YOUR OBJECTIVE: Write out the following listing's lines from the one with "You are a GUI" to the one with "The image size is (1559, 838).", exactly, with both included and no others.

MATERIAL FOR THIS EXERCISE:

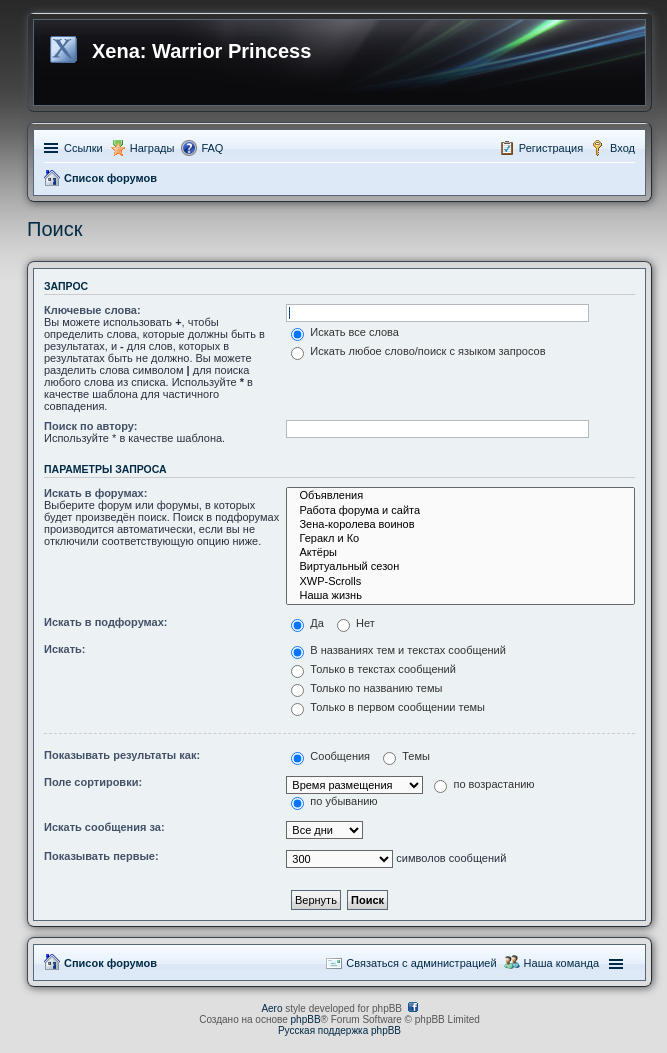 The height and width of the screenshot is (1053, 667). Describe the element at coordinates (460, 511) in the screenshot. I see `Работа форума и сайта` at that location.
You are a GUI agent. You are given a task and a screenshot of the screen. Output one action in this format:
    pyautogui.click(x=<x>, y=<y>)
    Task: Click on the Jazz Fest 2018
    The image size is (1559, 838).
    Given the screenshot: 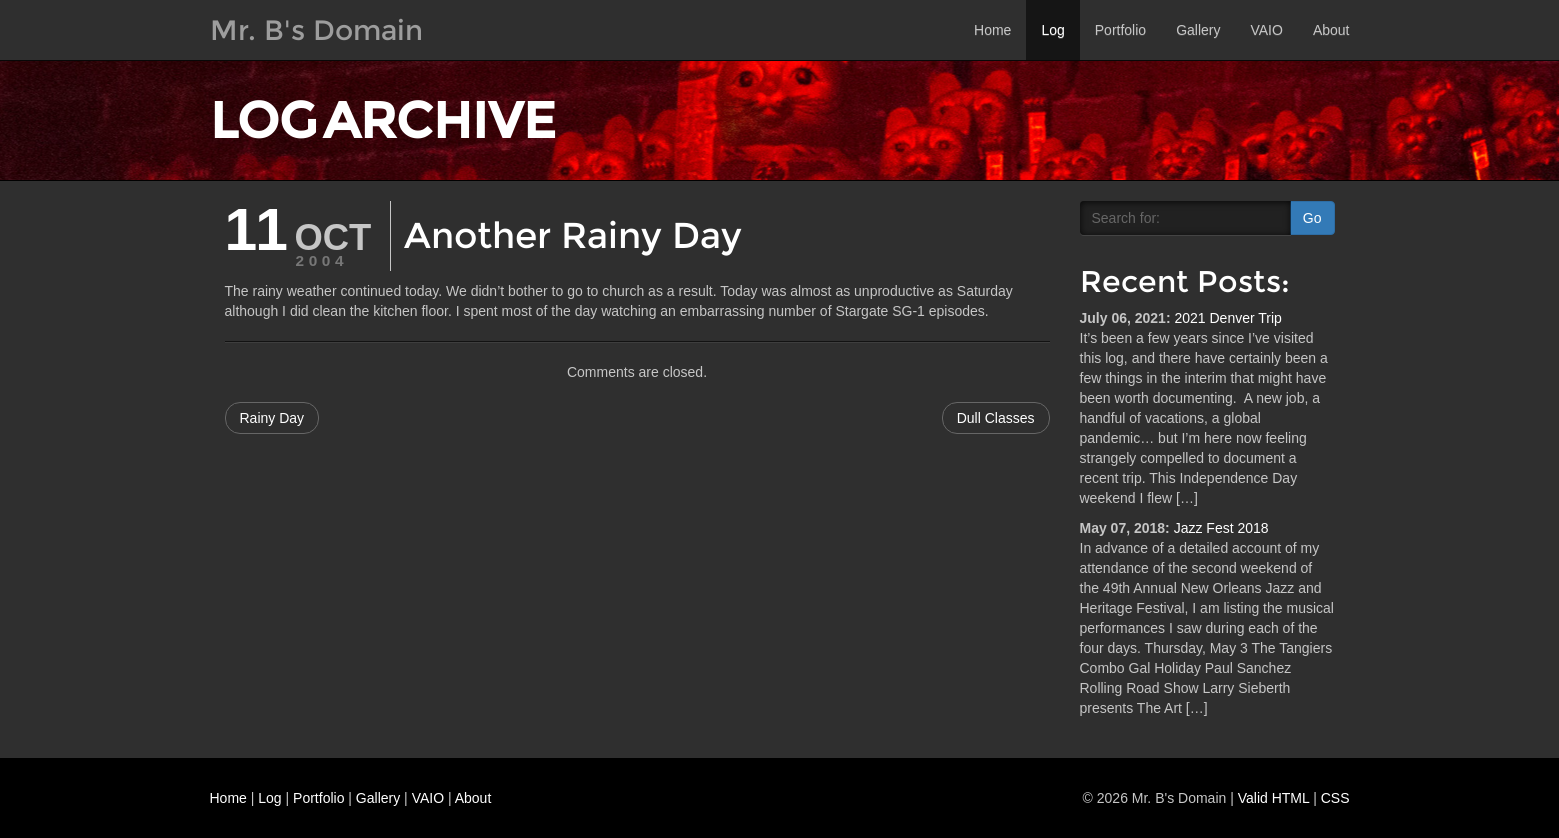 What is the action you would take?
    pyautogui.click(x=1221, y=528)
    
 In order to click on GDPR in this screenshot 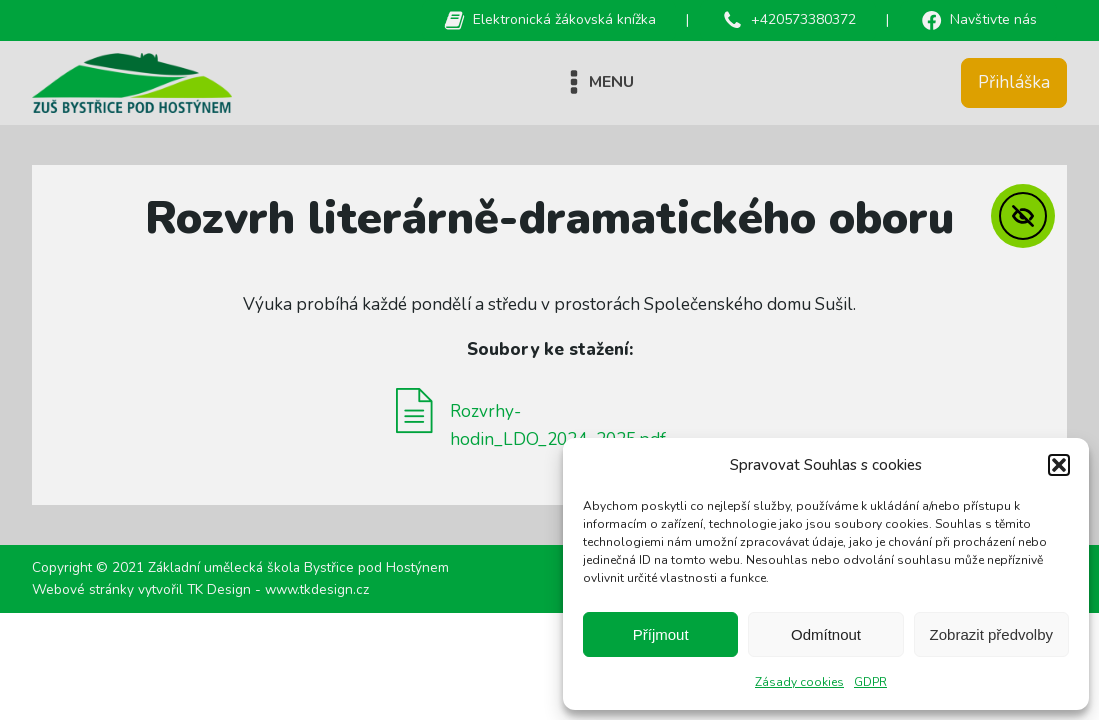, I will do `click(870, 682)`.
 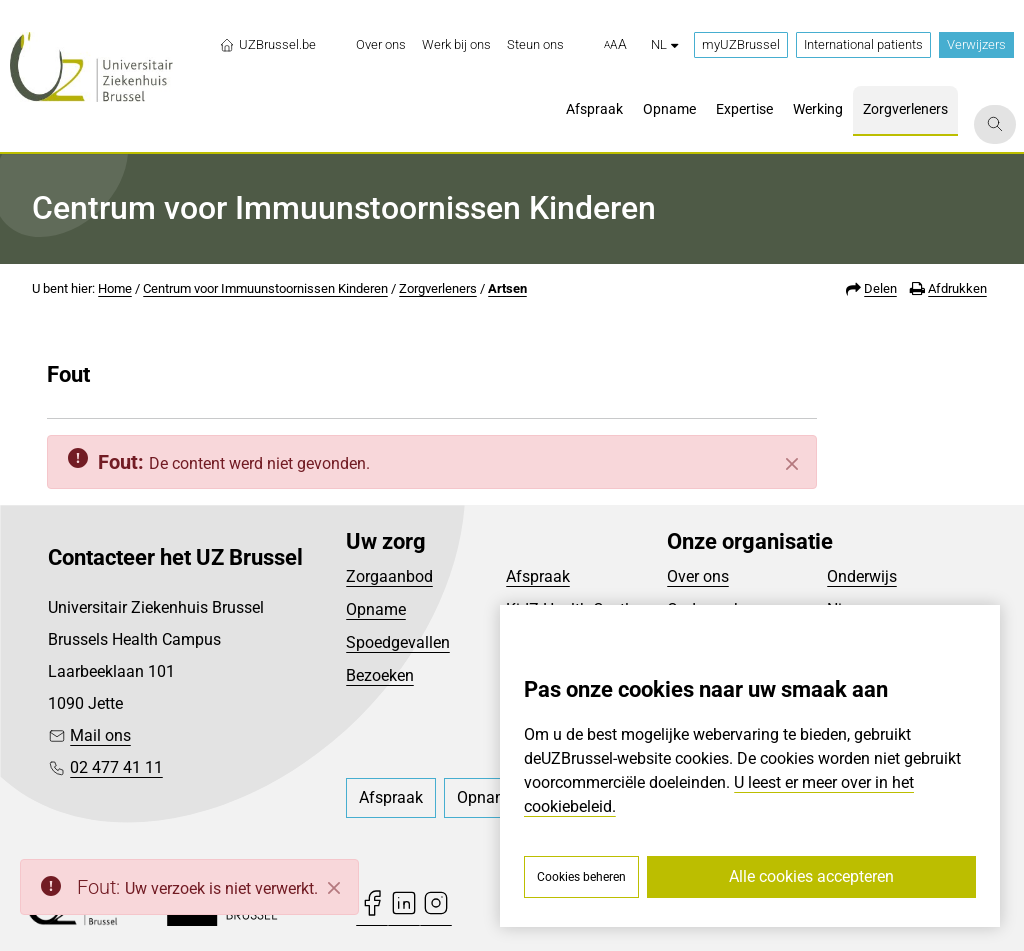 What do you see at coordinates (438, 288) in the screenshot?
I see `Zorgverleners` at bounding box center [438, 288].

ANSWER SECTION:
You are a GUI agent. You are given a task and a screenshot of the screen. Output one action in this format:
    pyautogui.click(x=<x>, y=<y>)
    Task: Click on the Jazz Fest 2018
    The image size is (1559, 838).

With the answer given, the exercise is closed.